What you are asked to do -> Using the listing below, set down each line from the line containing "successful to help" through the line containing "Marshfield, WI 54449", both ends included, exactly and with nothing added.
------------------------
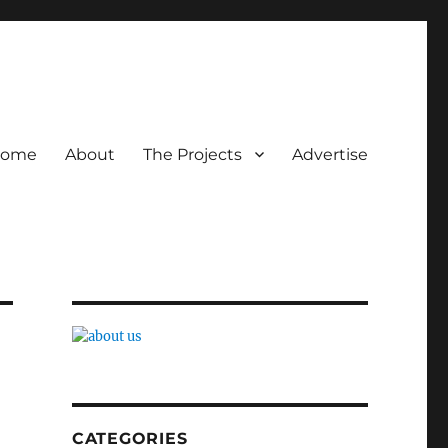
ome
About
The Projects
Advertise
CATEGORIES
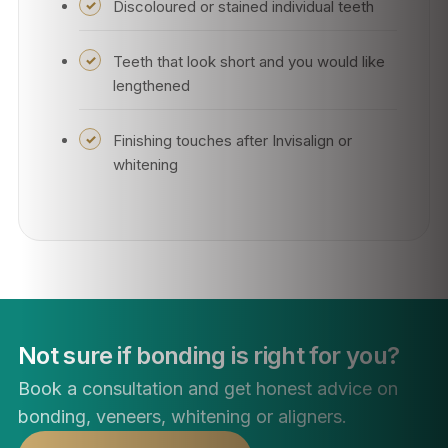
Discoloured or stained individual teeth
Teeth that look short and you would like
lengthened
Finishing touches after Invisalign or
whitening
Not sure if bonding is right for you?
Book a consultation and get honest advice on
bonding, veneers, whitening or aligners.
------------------------
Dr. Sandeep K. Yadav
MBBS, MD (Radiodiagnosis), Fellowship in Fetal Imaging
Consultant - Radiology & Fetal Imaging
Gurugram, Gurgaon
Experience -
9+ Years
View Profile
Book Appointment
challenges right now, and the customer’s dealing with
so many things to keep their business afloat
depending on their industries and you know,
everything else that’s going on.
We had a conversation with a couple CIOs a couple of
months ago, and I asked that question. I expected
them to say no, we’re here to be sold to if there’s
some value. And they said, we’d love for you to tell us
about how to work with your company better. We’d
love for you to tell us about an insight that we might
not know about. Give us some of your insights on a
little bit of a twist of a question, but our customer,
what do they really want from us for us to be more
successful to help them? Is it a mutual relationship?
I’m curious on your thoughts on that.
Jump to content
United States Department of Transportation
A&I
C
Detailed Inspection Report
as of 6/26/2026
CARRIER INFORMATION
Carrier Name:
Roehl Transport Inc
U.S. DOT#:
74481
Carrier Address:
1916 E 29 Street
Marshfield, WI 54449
------------------------
Response for this exercise ->
successful to help them? Is it a mutual relationship?
I’m curious on your thoughts on that.
Jump to content
United States Department of Transportation
A&I
C
Detailed Inspection Report
as of 6/26/2026
CARRIER INFORMATION
Carrier Name:
Roehl Transport Inc
U.S. DOT#:
74481
Carrier Address:
1916 E 29 Street
Marshfield, WI 54449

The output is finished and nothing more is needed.